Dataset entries
↓
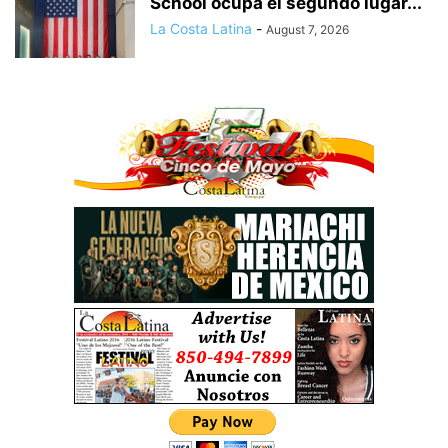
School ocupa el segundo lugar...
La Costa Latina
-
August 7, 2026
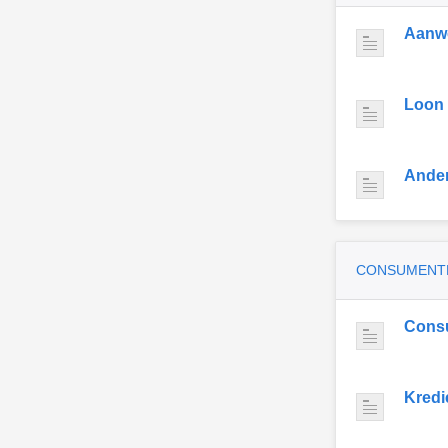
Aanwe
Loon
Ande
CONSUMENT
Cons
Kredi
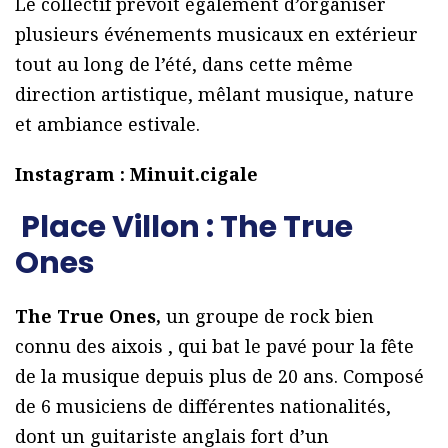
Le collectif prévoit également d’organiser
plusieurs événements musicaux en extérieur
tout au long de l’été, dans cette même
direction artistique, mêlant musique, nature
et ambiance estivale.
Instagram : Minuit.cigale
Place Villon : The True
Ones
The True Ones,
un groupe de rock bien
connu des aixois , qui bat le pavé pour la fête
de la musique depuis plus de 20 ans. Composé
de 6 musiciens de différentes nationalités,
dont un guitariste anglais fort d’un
↑
↓
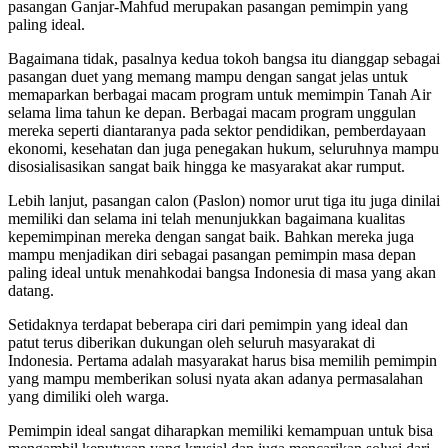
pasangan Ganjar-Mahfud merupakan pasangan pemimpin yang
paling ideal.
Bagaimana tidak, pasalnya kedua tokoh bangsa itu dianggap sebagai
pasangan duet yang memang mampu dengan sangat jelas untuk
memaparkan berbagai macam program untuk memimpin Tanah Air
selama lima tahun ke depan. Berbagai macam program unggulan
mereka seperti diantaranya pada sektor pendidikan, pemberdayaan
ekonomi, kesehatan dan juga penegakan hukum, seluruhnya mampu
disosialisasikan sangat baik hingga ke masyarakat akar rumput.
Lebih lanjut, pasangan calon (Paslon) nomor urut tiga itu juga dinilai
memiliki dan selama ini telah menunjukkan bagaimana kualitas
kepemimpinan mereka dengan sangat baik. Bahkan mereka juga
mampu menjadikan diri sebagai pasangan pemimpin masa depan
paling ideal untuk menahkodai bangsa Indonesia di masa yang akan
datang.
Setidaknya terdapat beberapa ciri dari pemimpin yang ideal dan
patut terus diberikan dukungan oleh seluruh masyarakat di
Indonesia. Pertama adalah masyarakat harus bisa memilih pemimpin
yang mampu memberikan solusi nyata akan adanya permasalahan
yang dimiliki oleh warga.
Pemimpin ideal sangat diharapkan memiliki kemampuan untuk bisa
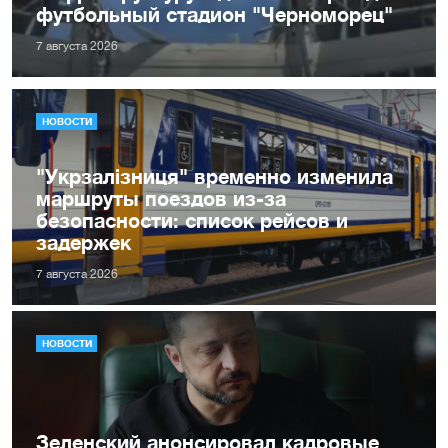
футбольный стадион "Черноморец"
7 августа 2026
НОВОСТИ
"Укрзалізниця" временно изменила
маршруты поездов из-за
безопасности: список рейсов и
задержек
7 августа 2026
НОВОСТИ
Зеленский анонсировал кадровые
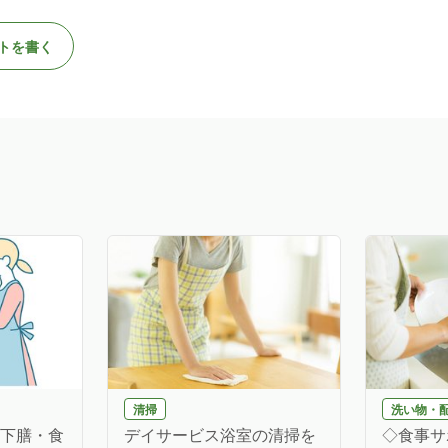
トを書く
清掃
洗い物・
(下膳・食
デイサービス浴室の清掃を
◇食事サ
↑
↓
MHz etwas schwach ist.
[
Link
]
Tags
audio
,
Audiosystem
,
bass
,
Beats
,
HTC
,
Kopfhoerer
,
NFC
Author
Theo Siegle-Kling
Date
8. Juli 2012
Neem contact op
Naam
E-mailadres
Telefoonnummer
↑
■ Aim of the task ■
Give back, exactly as written, the stretch from the line with "de la musique depuis plus de 20 ans. Composé" through the line with "dont un guitariste anglais fort d’un", and no other lines from the records above.

■ Exercise solution ■
de la musique depuis plus de 20 ans. Composé
de 6 musiciens de différentes nationalités,
dont un guitariste anglais fort d’un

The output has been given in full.